How can I conclude that an automorphism is the identity map? Let $\phi$ be an automorphism on a group $G$. If $\phi$ maps any one non-identity element in $G$ to itself, is $\phi$ necessarily the identity map? What if $G$ is cyclic?
 A: Let $H$ be any group and $G = H\times H$. Then $$\phi : G\to G, \quad (x,y) \mapsto (y,x)$$ is an automorphism of $G$. The elements $(x,x)$ are fixed under $\phi$. As long as $H$ is not the trivial group, $\phi\neq\operatorname{id}_G$ and there are always non-identity elements of the form $(x,x)$.
A: What about the cyclic group $Z/8Z$? Negation is the automorphism taking x  to −x. It leaves both 4 and 0 fixed.
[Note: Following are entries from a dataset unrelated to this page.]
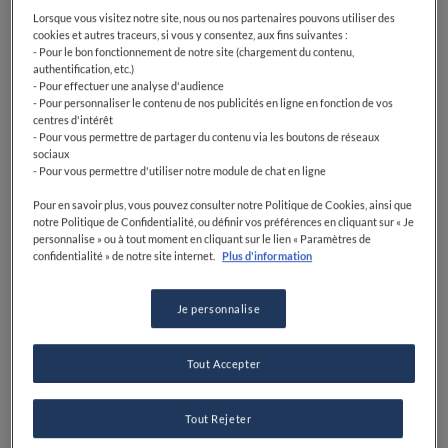
Lorsque vous visitez notre site, nous ou nos partenaires pouvons utiliser des
cookies et autres traceurs, si vous y consentez, aux fins suivantes :
- Pour le bon fonctionnement de notre site (chargement du contenu,
authentification, etc.)
- Pour effectuer une analyse d'audience
- Pour personnaliser le contenu de nos publicités en ligne en fonction de vos
centres d'intérêt
- Pour vous permettre de partager du contenu via les boutons de réseaux
sociaux
- Pour vous permettre d'utiliser notre module de chat en ligne
Pour en savoir plus, vous pouvez consulter notre Politique de Cookies, ainsi que
notre Politique de Confidentialité, ou définir vos préférences en cliquant sur « Je
personnalise » ou à tout moment en cliquant sur le lien « Paramètres de
confidentialité » de notre site internet.
Plus d'information
Je personnalise
Tout Accepter
Tout Rejeter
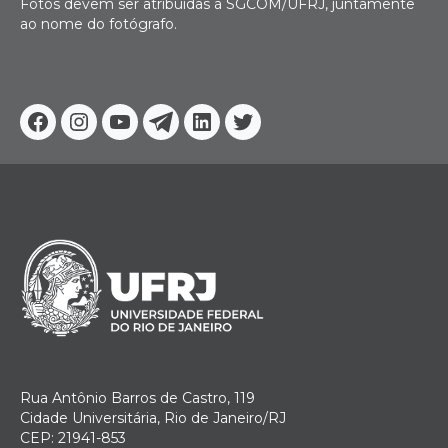
Fotos devem ser atribuídas à SGCOM/UFRJ, juntamente
ao nome do fotógrafo.
Facebook
Instagram
Youtube
Telegram
Linkedin
Twitter
Rua Antônio Barros de Castro, 119
Cidade Universitária, Rio de Janeiro/RJ
CEP: 21941-853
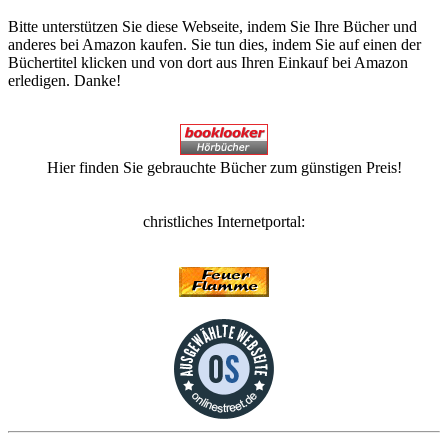
Bitte unterstützen Sie diese Webseite, indem Sie Ihre Bücher und
anderes bei Amazon kaufen. Sie tun dies, indem Sie auf einen der
Büchertitel klicken und von dort aus Ihren Einkauf bei Amazon
erledigen. Danke!
Hier finden Sie gebrauchte Bücher zum günstigen Preis!
christliches Internetportal:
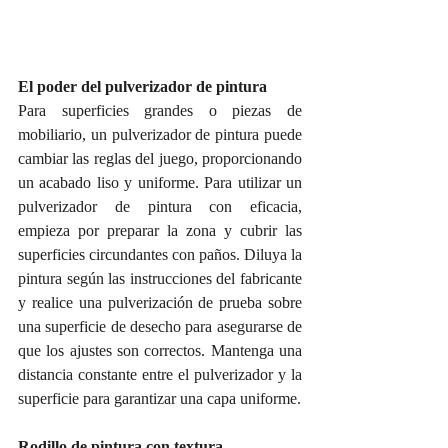
El poder del pulverizador de pintura
Para superficies grandes o piezas de 
mobiliario, un pulverizador de pintura puede 
cambiar las reglas del juego, proporcionando 
un acabado liso y uniforme. Para utilizar un 
pulverizador de pintura con eficacia, 
empieza por preparar la zona y cubrir las 
superficies circundantes con paños. Diluya la 
pintura según las instrucciones del fabricante 
y realice una pulverización de prueba sobre 
una superficie de desecho para asegurarse de 
que los ajustes son correctos. Mantenga una 
distancia constante entre el pulverizador y la 
superficie para garantizar una capa uniforme.
Rodillo de pintura con textura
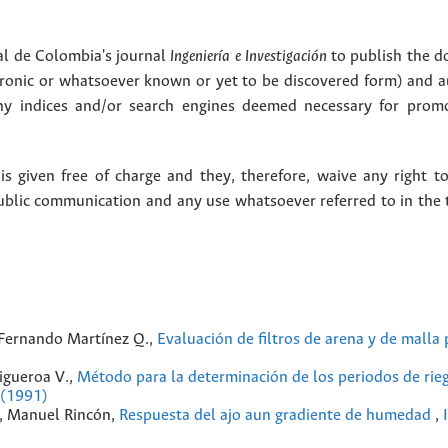
l de Colombia's journal
Ingeniería e Investigación
to publish the 
ctronic or whatsoever known or yet to be discovered form) and a
y indices and/or search engines deemed necessary for promo
 given free of charge and they, therefore, waive any right to
public communication and any use whatsoever referred to in the 
 Fernando Martínez Q.,
Evaluación de filtros de arena y de malla 
igueroa V.,
Método para la determinación de los periodos de rieg
 (1991)
, Manuel Rincón,
Respuesta del ajo aun gradiente de humedad
,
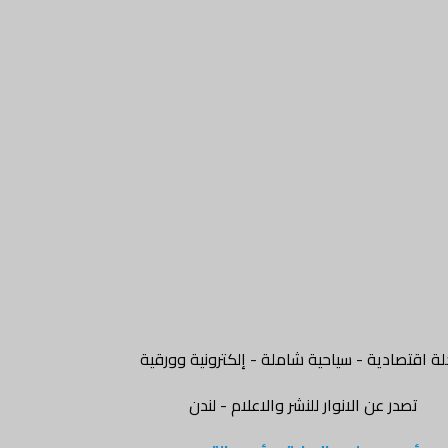
ة اقتصادية - سياحية شاملة - إلكترونية وورقية
تصدر عن الانوار للنشر والاعلام - لندن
Therefore mapping a non-identity element to itself is not enough even in the case of cyclic groups.
A: If $G$ is cyclic then it is isomorphic to $\mathbb Z_n$ for $n\in\mathbb N$ or to $\mathbb Z$. The automorphism group on $\mathrm{Aut}(\mathbb Z_n)$ is isomorphic to $\mathbb Z_n^\times$ which is the multiplicative group of integers mod $n$ that are coprime to $n$. A $k\in\mathbb Z_n^\times$ corresponds to $\phi_k$ which maps the generator $1$ to $k$. If the map has a fixed point $l$, this implies $\exists m\in\mathbb N: kl=mn+l$, thus $n|(k-1)l$. Since $k-1<n$, $l$ has to satisfy $\mathrm{gcd}(n,l)>1$.
This means that an automorphism on $\mathbb Z_p$ for $p$ prime has no fixed point, whereas for arbitrary $n$ there is likely to be an automorphism with a fixed point.
For example, $n$ is always mapped to itself by every automorphism on $\mathbb Z_{2n}$.
On the other hand $\mathbb Z$ has only two automorphisms: identity and negation.